Henry M. Brigham, for appellee.

Before WALLACE and LACOMBE, Circuit Judges.

PER CURIAM. Decree of circuit court affirmed, with costs, on opinion below.

(106 Fed. 989.)

ROTHSCHILD et al. v. UNITED STATES.

(Circuit Court of Appeals, Second Circuit. February 27, 1901.)

No. 74.

DUTY ON WRAPPER TOBACCO-PERCENTAGE SYSTEM.

Except for the purpose of imposing a penalty for importing a bale containing more than 15 per cent. of wrapper and less than 85 per cent. of filler, any percentage system is abandoned in the tariff act of 1897; and all wrapper tobacco, wherever found, and in whatever amount, is subject to the duty of $1.85 per pound, provided in paragraph 213 of said act.

Appeal from the Circuit Court of the United States for the Southern District of New York.

Appeal from a judgment of the circuit court, which sustained the decision of the collector of the port of New York and reversed the decision of the board of general appraisers, touching the duty on certain wrapper tobacco found packed in bales of filler tobacco, but not exceeding 5 per cent. of each bale.

The opinion filed below, and here reprinted from 87 Fed. 798, was in full as follows:

LACOMBE, Circuit Judge.
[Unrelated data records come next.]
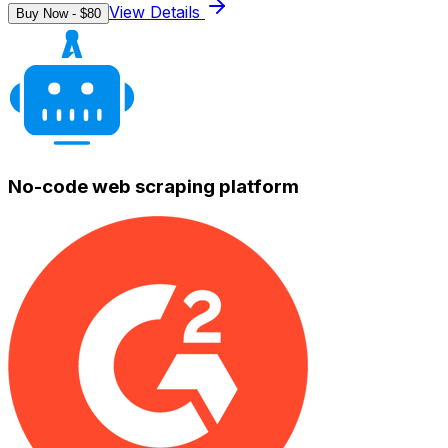
View Details
Buy Now - $
80
No-code web scraping platform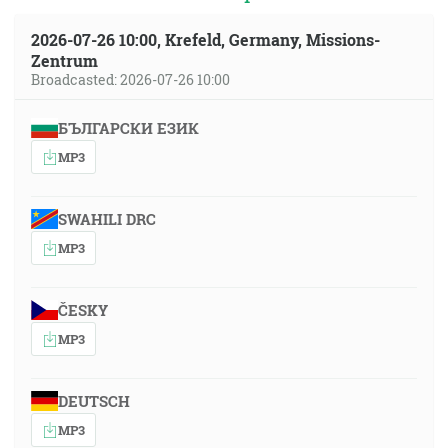
2026-07-26 10:00, Krefeld, Germany, Missions-
Zentrum
Broadcasted: 2026-07-26 10:00
БЪЛГАРСКИ ЕЗИК
MP3
SWAHILI DRC
MP3
ČESKY
MP3
DEUTSCH
MP3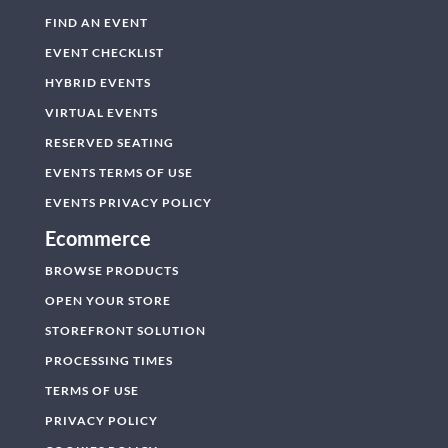
FIND AN EVENT
EVENT CHECKLIST
HYBRID EVENTS
VIRTUAL EVENTS
RESERVED SEATING
EVENTS TERMS OF USE
EVENTS PRIVACY POLICY
Ecommerce
BROWSE PRODUCTS
OPEN YOUR STORE
STOREFRONT SOLUTION
PROCESSING TIMES
TERMS OF USE
PRIVACY POLICY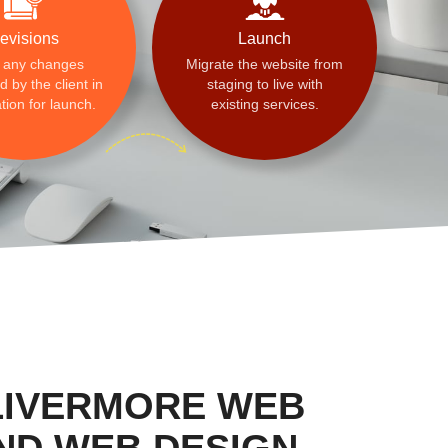
evisions
Launch
 any changes
Migrate the website from
 by the client in
staging to live with
tion for launch.
existing services.
LIVERMORE WEB
ND WEB DESIGN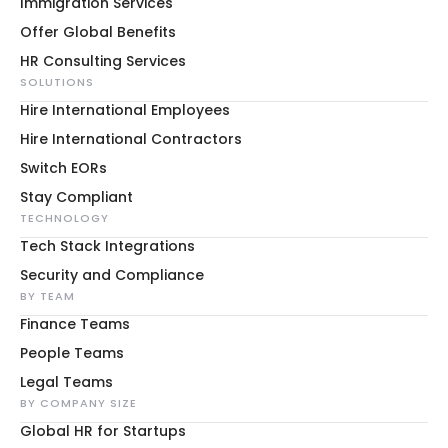
Immigration Services
Offer Global Benefits
HR Consulting Services
SOLUTIONS
Hire International Employees
Hire International Contractors
Switch EORs
Stay Compliant
TECHNOLOGY
Tech Stack Integrations
Security and Compliance
BY TEAM
Finance Teams
People Teams
Legal Teams
BY COMPANY SIZE
Global HR for Startups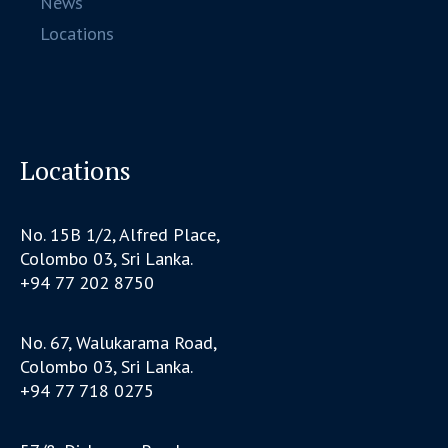
News
Locations
Locations
No. 15B 1/2, Alfred Place,
Colombo 03, Sri Lanka.
+94 77 202 8750
No. 67, Walukarama Road,
Colombo 03, Sri Lanka.
+94 77 718 0275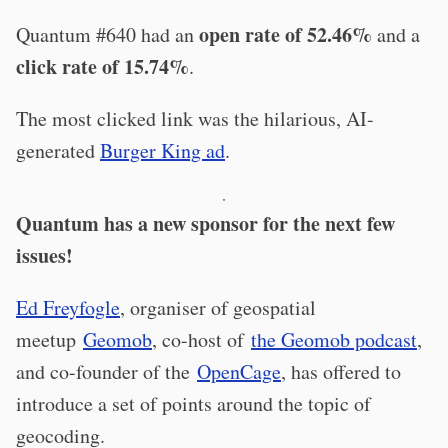
open rate of 52.46%
Quantum #640 had an
and a
click rate of 15.74%
.
The most clicked link was the hilarious, AI-
generated
Burger King ad
.
·
Quantum has a new sponsor for the next few
issues!
Ed Freyfogle
, organiser of geospatial
meetup
Geomob
, co-host of
the Geomob podcast
,
and co-founder of the
OpenCage
, has offered to
introduce a set of points around the topic of
geocoding.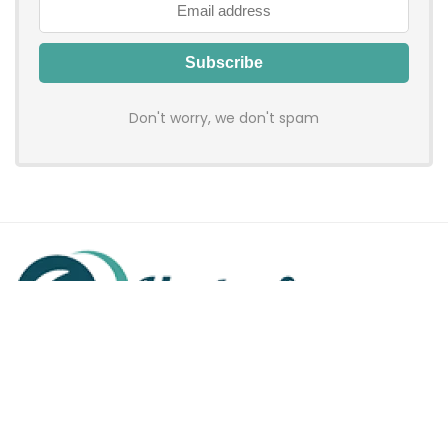
Don't worry, we don't spam
Hadenfy is an online coupon & deals site where you can get
discount codes of your favorite shopping stores. We make
sure to provide you 100% working & authentic vouchers so you
may shop online with discounts & hustle free!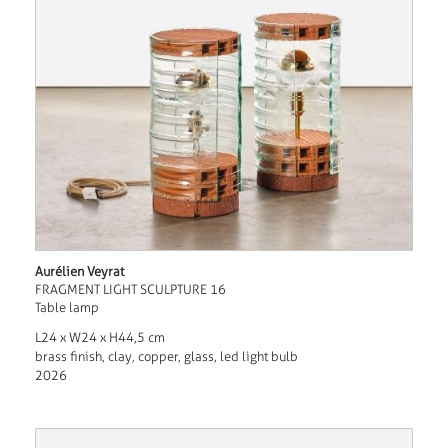
Aurélien Veyrat
FRAGMENT LIGHT SCULPTURE 16
Table lamp
L24 x W24 x H44,5 cm
brass finish, clay, copper, glass, led light bulb
2026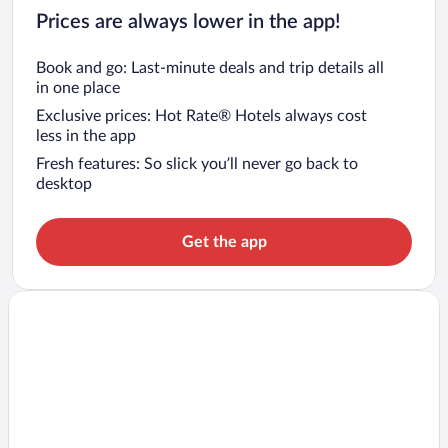
Prices are always lower in the app!
Book and go: Last-minute deals and trip details all
in one place
Exclusive prices: Hot Rate® Hotels always cost
less in the app
Fresh features: So slick you’ll never go back to
desktop
Get the app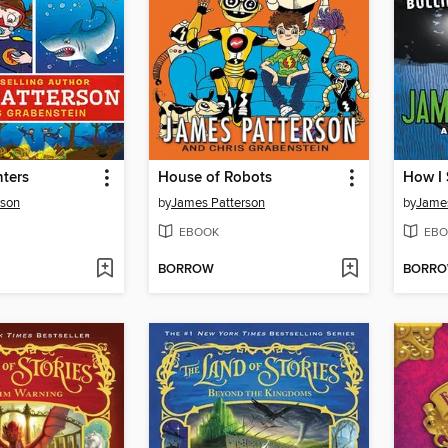
ters
House of Robots
rson
by
James Patterson
by
James
EBOOK
EBO
BORROW
BORR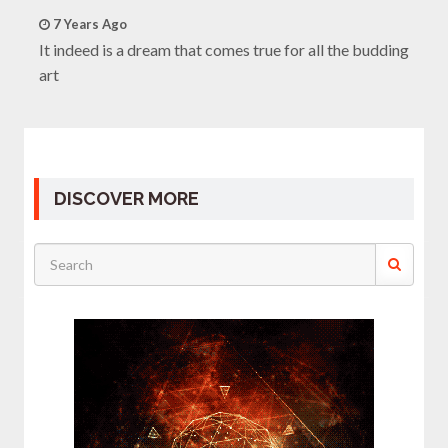
7 Years Ago
It indeed is a dream that comes true for all the budding
art
DISCOVER MORE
Amid the awkward, tortuous, and obscure phraseology of paragraph 246 of the act of 1883, one thing was manifest, namely, that, in determining whether any particular leaf tobacco should pay a lower or a higher rate, it would be necessary to calculate a specified percentage of something. It became absolutely necessary, in order to apply the rule prescribed in the paragraph, to determine upon what base or on what unit such percentage should be calculated. In Falk v. Robertson, 137 U. S. 225, 11 Sup. Ct. 41, the court had to deal with an abnormal, if not a bogus, bale; and it is not surprising that the language used in the opinion was not practically of much use when normal commercial bales came under consideration. The necessity of finding a base number or unit available for such cases could not be overlooked. U. S. v. Blumlein, 5 C. C. A. 142, 55 Fed. 383. Such a unit was declared to be the bale, and it is understood that the conclusion upon that point reached in that case has not since been questioned. Erhardt v. Schroeder, 155 U. S. 124, 15 Sup. Ct. 45; U. S. v. Rosenwald, 14 C. C. A. 399, 67 Fed. 323. The McKinley tariff of 1890, however, concededly abandoned the practice of taxing according to percentages. Under that act it was wholly unnecessary to fix upon any base number or unit at all. Quite possibly, the percentage method was restored by the Wilson tariff of 1894, indirectly by the use of the words "commercially known"; but there seems much force in the suggestion that, when those words were dropped out of the Dingley tariff of 1897, the percentage system dropped with them. Of course, if the percentage system were abandoned, the necessity of determining a unit or base number ceased also, and the decisions in the cases cited would be no longer instructive.